YOUR ASSIGNMENT:
Find the line below with "Out of Stock Balding Items 6-9 Months for R" and the line with "hideous - it". Output them and the lines between, exactly, but not the pictures.

____

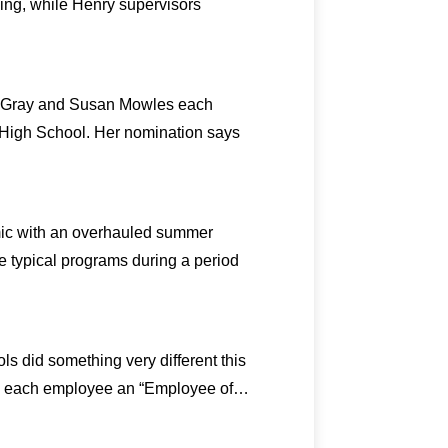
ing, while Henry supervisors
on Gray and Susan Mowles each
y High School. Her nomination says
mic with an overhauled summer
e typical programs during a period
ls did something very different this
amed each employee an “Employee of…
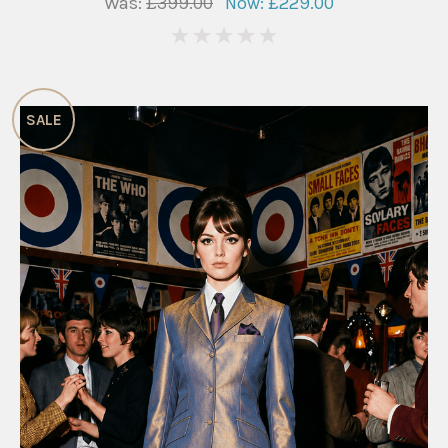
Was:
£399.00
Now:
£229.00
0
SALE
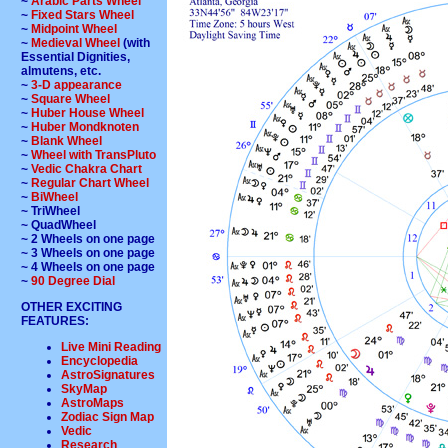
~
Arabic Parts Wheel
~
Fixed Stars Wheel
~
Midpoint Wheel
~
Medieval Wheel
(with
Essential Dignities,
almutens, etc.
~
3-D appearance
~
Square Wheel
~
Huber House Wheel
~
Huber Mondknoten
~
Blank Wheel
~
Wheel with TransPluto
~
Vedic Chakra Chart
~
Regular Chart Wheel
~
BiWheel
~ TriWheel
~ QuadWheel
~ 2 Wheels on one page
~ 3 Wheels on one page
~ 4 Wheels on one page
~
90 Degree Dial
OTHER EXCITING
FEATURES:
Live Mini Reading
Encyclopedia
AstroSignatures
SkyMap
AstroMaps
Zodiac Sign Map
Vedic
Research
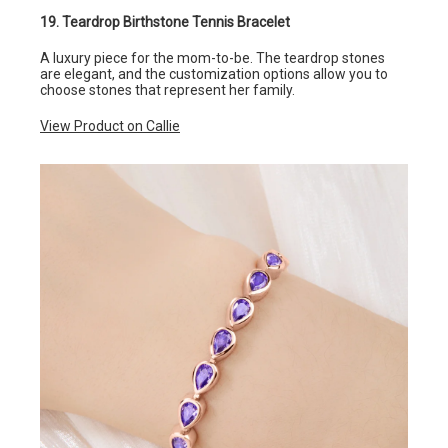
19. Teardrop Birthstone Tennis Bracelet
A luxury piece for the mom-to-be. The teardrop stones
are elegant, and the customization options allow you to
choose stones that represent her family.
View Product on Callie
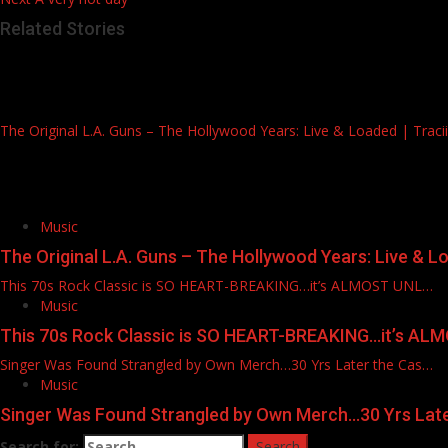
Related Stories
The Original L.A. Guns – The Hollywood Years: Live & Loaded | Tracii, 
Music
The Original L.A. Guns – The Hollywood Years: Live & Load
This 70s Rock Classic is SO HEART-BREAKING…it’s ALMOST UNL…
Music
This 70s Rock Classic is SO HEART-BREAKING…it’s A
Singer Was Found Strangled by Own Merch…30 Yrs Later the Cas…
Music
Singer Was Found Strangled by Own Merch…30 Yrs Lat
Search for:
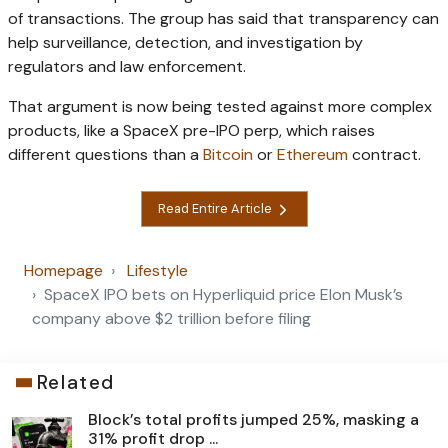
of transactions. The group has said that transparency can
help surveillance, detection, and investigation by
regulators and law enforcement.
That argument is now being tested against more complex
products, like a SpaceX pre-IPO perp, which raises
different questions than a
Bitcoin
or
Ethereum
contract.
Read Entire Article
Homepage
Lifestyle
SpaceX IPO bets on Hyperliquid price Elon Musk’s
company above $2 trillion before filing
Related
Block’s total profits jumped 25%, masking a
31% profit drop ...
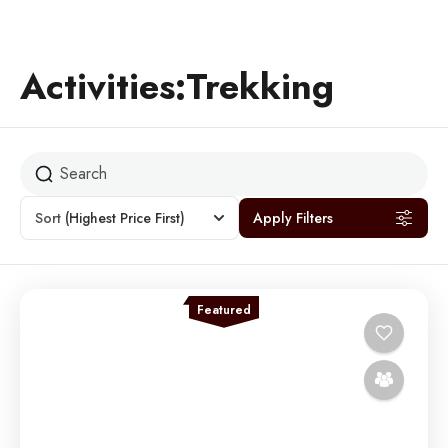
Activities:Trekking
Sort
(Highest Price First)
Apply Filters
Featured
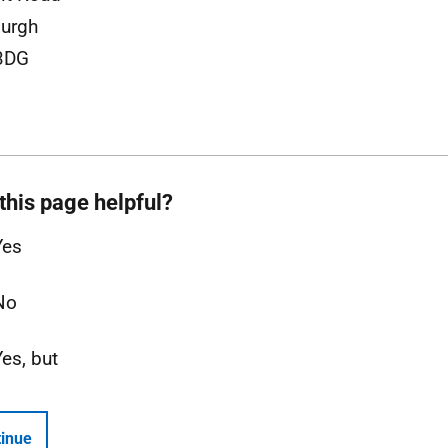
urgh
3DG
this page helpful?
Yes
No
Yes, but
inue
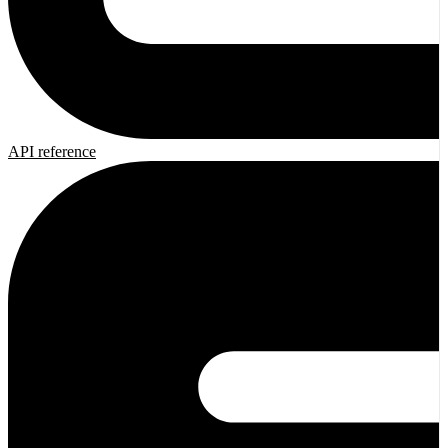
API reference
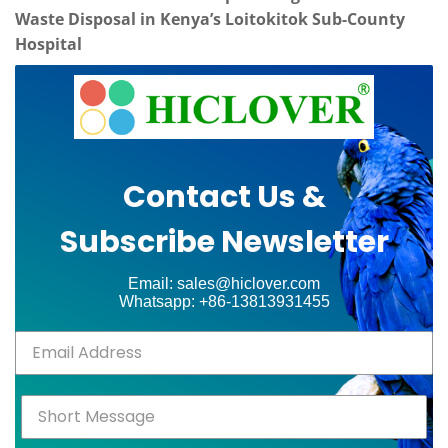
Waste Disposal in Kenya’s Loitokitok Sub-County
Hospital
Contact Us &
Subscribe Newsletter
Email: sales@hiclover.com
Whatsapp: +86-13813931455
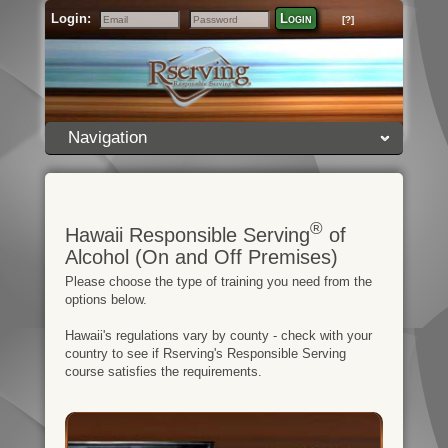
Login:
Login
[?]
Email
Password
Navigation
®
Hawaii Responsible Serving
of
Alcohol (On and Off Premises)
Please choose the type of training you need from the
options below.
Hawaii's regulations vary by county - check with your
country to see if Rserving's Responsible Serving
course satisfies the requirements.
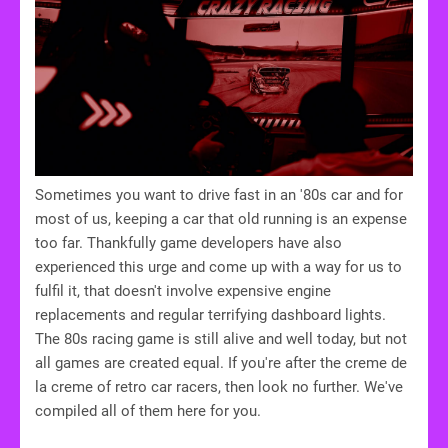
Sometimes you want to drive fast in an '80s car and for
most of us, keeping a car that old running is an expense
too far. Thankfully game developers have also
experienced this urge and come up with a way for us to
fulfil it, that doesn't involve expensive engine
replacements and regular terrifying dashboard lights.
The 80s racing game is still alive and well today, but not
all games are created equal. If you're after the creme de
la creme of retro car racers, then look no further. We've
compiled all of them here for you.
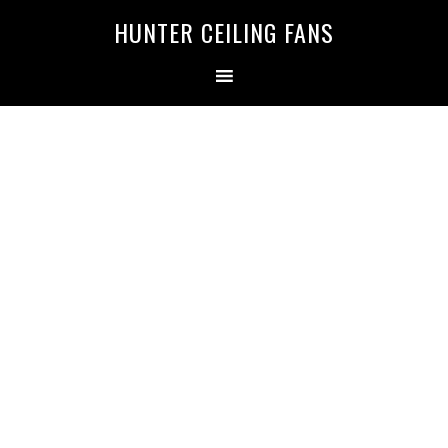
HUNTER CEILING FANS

____

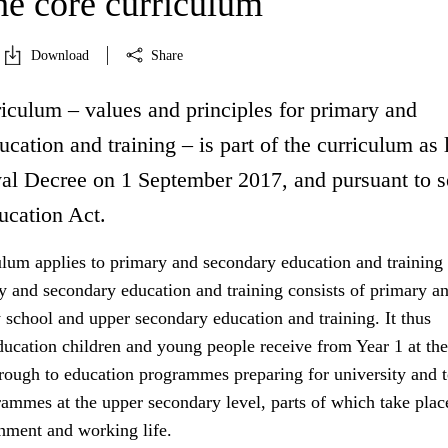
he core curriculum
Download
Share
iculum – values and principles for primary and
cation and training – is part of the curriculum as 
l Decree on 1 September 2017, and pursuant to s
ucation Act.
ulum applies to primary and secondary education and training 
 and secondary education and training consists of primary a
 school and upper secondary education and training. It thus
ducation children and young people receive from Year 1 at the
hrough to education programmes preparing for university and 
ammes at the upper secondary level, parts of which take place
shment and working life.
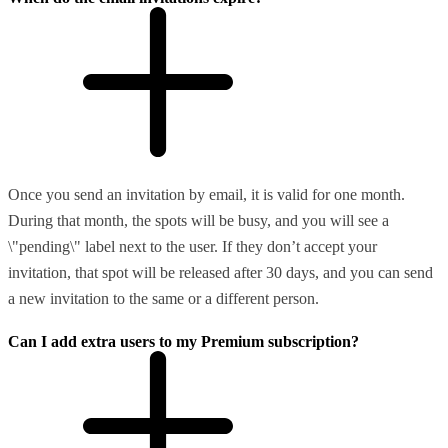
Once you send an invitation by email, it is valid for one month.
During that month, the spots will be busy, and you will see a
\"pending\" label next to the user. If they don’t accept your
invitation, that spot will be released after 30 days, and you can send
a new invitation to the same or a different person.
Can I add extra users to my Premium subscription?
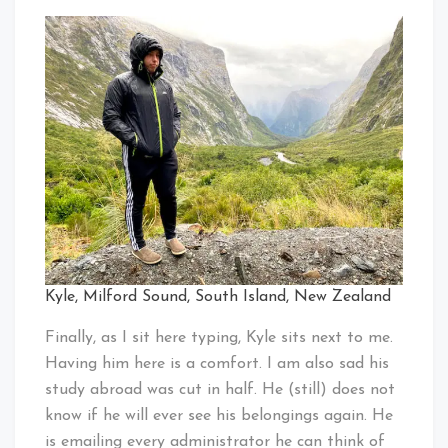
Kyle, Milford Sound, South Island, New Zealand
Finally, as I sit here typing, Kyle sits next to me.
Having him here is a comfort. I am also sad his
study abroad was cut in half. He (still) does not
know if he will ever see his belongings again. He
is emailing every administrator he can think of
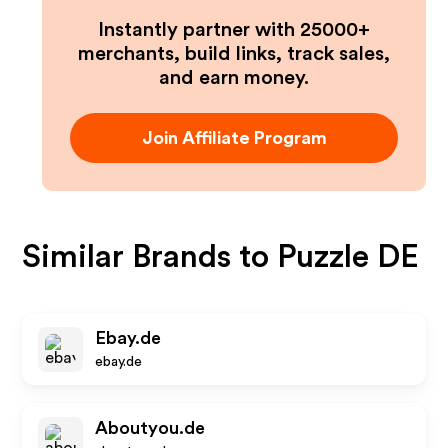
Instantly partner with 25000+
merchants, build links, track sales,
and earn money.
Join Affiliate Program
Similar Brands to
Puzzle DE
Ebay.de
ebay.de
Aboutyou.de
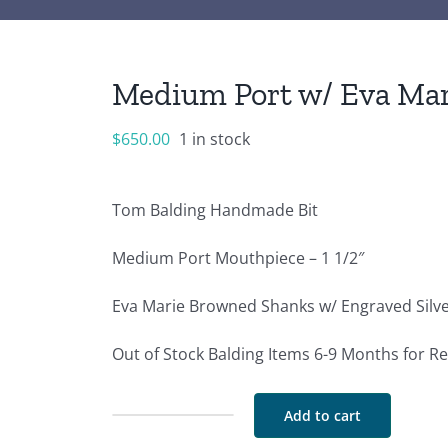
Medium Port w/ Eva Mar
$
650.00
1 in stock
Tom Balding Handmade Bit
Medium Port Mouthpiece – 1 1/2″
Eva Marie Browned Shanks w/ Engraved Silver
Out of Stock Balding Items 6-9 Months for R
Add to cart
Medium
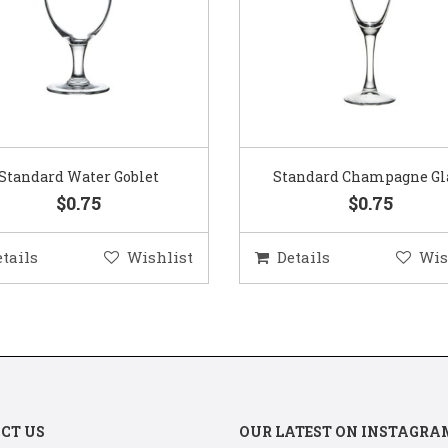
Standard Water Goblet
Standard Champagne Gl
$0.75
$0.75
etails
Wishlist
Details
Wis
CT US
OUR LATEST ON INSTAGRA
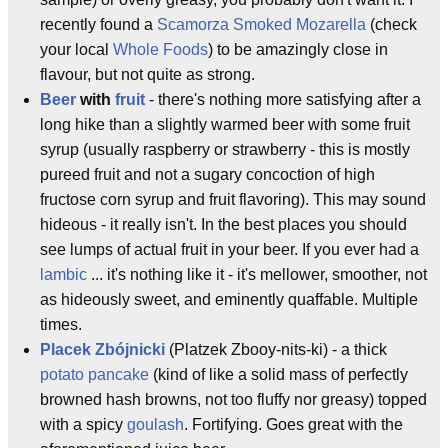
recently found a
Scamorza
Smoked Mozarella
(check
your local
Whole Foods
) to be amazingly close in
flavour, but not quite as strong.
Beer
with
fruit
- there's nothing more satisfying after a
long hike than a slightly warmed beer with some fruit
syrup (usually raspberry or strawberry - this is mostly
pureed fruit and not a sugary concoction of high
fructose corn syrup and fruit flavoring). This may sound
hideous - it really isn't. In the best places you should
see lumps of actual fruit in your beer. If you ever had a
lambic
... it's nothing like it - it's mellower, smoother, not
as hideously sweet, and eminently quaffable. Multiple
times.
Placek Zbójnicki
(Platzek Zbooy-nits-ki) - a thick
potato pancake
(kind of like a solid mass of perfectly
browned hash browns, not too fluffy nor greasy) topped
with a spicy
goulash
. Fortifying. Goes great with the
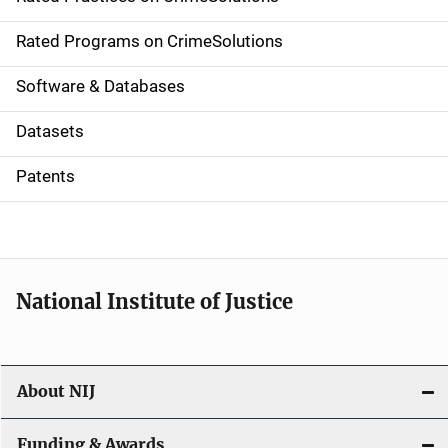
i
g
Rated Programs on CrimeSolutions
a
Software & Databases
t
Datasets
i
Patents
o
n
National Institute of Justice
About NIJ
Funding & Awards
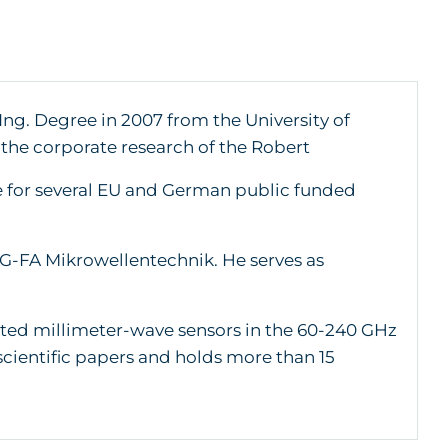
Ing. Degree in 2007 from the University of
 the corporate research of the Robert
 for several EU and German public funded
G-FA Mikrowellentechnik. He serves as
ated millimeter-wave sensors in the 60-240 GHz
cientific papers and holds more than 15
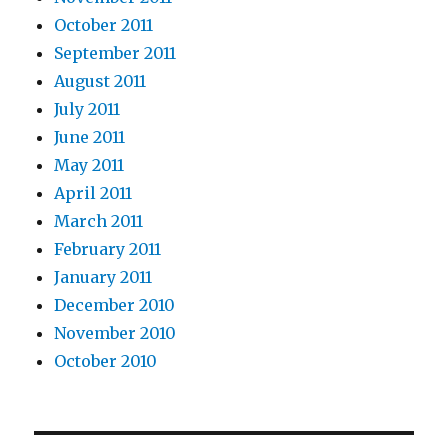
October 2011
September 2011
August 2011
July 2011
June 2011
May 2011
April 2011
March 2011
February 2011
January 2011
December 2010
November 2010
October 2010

____

RESPONSE AREA:
Out of Stock Balding Items 6-9 Months for R
Add to cart
Medium
Standard Water Goblet
Standard Champagne Gl
$0.75
$0.75
etails
Wishlist
Details
Wis
CT US
OUR LATEST ON INSTAGRA
recently found a
Scamorza
Smoked Mozarella
(check
your local
Whole Foods
) to be amazingly close in
flavour, but not quite as strong.
Beer
with
fruit
- there's nothing more satisfying after a
long hike than a slightly warmed beer with some fruit
syrup (usually raspberry or strawberry - this is mostly
pureed fruit and not a sugary concoction of high
fructose corn syrup and fruit flavoring). This may sound
hideous - it really isn't. In the best places you should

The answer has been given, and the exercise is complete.